Posted online 8/06/07 by the Global Neuroscience Initiative Foundation at GNIF Brain Blogger.* Reproduced with permission.
The reason why chronic pain is chronic appears to be linked to its persistent memory in the prefrontal cortex. A new study by Dr. Vania Apkarian,1 professor of physiology and anesthesiology at Northwestern University’s Feinberg School of Medicine, shows that treatment with a drug called d-cycloserine, apart from being effective in relieving the “emotional suffering” from old injuries, also reduces the sensitivity of old injury sites.
Dr. Apkarian’s previous work (2006)2 with functional MRI suggests that chronic pain, for example back pain, appears to activate the prefrontal cortex of the brain, in contrast to burns, which acutely activate “lower”centers like the thalamus.

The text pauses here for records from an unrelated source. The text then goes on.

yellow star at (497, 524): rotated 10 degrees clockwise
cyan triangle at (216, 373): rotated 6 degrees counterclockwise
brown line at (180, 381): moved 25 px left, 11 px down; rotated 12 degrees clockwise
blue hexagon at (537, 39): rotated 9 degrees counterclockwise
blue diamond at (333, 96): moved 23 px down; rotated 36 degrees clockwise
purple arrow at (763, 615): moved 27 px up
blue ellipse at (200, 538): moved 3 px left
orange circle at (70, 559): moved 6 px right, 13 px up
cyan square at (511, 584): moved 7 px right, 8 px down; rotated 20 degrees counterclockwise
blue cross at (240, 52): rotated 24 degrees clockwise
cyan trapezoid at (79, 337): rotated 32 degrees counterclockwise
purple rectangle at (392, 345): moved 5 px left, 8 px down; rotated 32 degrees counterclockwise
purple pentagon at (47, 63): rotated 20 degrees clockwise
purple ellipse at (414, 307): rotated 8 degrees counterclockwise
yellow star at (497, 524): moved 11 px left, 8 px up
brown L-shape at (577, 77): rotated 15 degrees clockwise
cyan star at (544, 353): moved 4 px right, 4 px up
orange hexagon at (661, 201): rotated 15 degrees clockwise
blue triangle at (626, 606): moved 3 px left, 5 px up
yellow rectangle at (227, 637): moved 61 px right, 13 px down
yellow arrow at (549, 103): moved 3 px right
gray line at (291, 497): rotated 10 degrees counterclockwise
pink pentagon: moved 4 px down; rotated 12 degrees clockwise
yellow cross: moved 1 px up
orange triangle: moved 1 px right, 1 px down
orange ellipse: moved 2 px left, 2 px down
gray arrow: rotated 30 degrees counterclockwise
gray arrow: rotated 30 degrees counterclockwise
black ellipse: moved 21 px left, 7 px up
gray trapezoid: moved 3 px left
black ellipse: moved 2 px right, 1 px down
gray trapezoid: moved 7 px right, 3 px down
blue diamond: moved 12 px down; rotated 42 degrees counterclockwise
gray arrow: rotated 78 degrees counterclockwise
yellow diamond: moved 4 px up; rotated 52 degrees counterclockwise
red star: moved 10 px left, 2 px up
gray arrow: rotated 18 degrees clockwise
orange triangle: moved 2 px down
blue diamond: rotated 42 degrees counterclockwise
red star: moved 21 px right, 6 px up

Chronic pain appears to be due to memory traces that seem to linger on in the brain’s emotion and learning center, the prefrontal cortex. D-cycloserine, which has been used to treat phobias in the past decade [and is FDA approved as an antibiotic treatment for tuberculosis], appears to be effective in particular to reduce the “emotional” component by its action on the prefrontal cortex.
In one study on rats, Dr. Apkarian’s team found that the drug erased emotional suffering completely, compared to about 30 percent reduction in physical pain. In addition D-cycloserine also caused a significant reduction in the nerve pain as a result of cancer chemotherapy.
The other significant finding from the study is that the longer the memory of pain, the higher the level of activity in the prefrontal cortex, raising the possibility of “accumulation of pain memory.”
Previously, Dr. Apkarian’s team had found that chronic back pain can cause up to 10 percent of loss of brain cells and tissue over time, as a direct effect of painful stimuli. The findings of this study imply that chronic pain is a neurologically debilitating process, which worsens without treatment in many cases.
Drugs like cycloserine, in addition to reducing the “intensity of pain and reducing its suffering” may also help in lowering conventional analgesic requirements.
The study, funded by the National Institutes of Health (NIH), has in the online version of the journal Pain, and is due to appear in the print version later this fall.
As we understand chronic pain more and more, it is almost certain that many more mechanisms are involved than we once thought, and complementary therapies like acupuncture and biofeedback may be effective through pathways other than simply pain fibers and their central connections.
The good news about cycloserine is that, once a course is administered, it is effective for 30 days or more after treatment. With a significant proportion of the population suffering from chronic pain (20 percent or greater), it appears to be promising indeed.
1. “d-Cycloserine reduces neuropathic pain behavior through limbic NMDA-mediated circuitry,” to be published in the journal Pain in fall 2007; e-publication ahead of print. See an abstract of the article at http://www.immunesupport.com/library/showarticle.cfm?id=8235.
2. See a full text pdf file of this article – “Chonic Pain and the Emotional Brain: Specific Brain Activity Associated with Spontaneous Fluctuations of Intensity of Chronic Back Pain” – and other recent pain articles and editorials by Dr. Apkarian and colleagues, at http://www.apkarianlab.northwestern.edu/Papers0506.html
* The “open-access” http://brainblogger.com site is sponsored by the Global Neuroscience Initiative Foundation (GNIF), which describes itself as “a non-profit charity organization for the advancement of neurological and mental health patient welfare, education, and research.”
Note: this information has not been evaluated by the FDA and is not meant to diagnose, treat, cure, or prevent any condition, disease, or ailment. It is essential that you never make a change in your health support plan or regime without thorough research and discussion in collaboration with your professional healthcare team.